WASHINGTON, March
11, 2014 /PRNewswire-USNewswire/ -- A new actuarial study released by The Pharmaceutical Care Management
Association (PCMA) examining the impact proposed changes to the
Medicare prescription drug program finds that eliminating preferred pharmacy
networks in Part D would increase premiums by
approximately $63 annually for over 75 percent of Part D enrollees
and raise overall program costs by an estimated $24 billion over the
next ten years.
"CMS' proposal
to eliminate preferred pharmacy networks will make it harder and more expensive
for seniors to access prescription drugs," said PCMA President and CEO Mark Merritt.
The study examines
the sections of CMS' proposed rule on preferred pharmacy networks. Currently,
more than 75 percent of Part D beneficiaries are enrolled in plans that feature
preferred pharmacy networks.
Key findings from
the study, which was sponsored by PCMA and prepared by Oliver Wyman,
include:
- As of February 2014, more than
75% of prescription drug plans (PDP) enrollees are in plans with preferred
pharmacy networks and these enrollees could be adversely affected by the
elimination of plans utilizing preferred pharmacy networks.

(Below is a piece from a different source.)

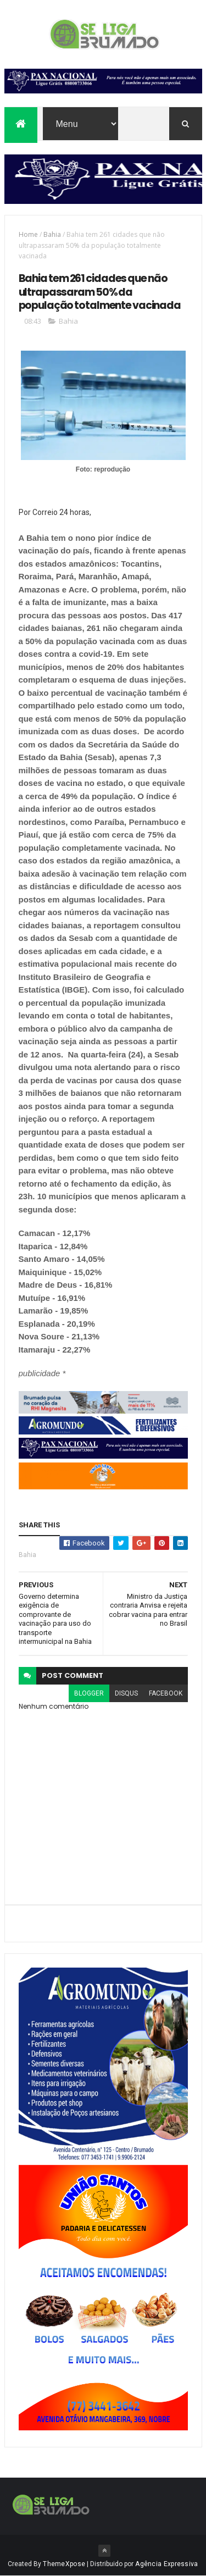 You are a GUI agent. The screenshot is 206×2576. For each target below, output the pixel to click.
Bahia (52, 234)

- The preferred pharmacy networks
provision would increase premiums for the affected population by an
average of approximately $63 per year for the 2015 plan year.

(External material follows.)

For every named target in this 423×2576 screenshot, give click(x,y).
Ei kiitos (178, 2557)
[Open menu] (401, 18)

- The rule could increase cost sharing
among PDP enrollees by an average of $80 to $100 per
year.
- Since the rule would inflate the
national average benchmark for Part D plans, CMS would pay an estimated
additional $64 in direct subsidies per beneficiary per year in
2015, for a total increased payment of nearly $1.5 billion in
2015 across all PDP enrollees, based on Part D enrollment of approximately
23 million beneficiaries.
- Over a 10-year period, the increased
cost of eliminating preferred pharmacy networks is estimated to be
approximately $990 per affected enrollee, and the cost would be
approximately $24 billion to CMS in the form of higher direct
subsidy payments.
Oliver
Wyman's findings are generally consistent with a separate Milliman analysis that found the entirety of the
proposed rule will increase Part D costs by up to $1.6 billion in
2015.
In addition, a
recent poll found that seniors in plans with preferred pharmacy networks are
overwhelmingly satisfied, citing lower costs, convenient access to pharmacies
and other benefits, according to a survey from Hart Research Associates. The
survey found that 85 percent of seniors surveyed are satisfied with their
preferred network plan. In addition, the survey found that four in five seniors
would be disappointed if their preferred network plan is eliminated.
The Medicare
Payment Advisory Committee has warned CMS that the proposed changes to
preferred pharmacy networks could lead to disruptions in beneficiaries' access
to medicines.
PCMA represents the
nation's pharmacy benefit managers (PBMs), which improve affordability
and quality of care through the use of electronic prescribing
(e-prescribing), generic alternatives, mail-service pharmacies, and other
innovative tools for 216 million Americans.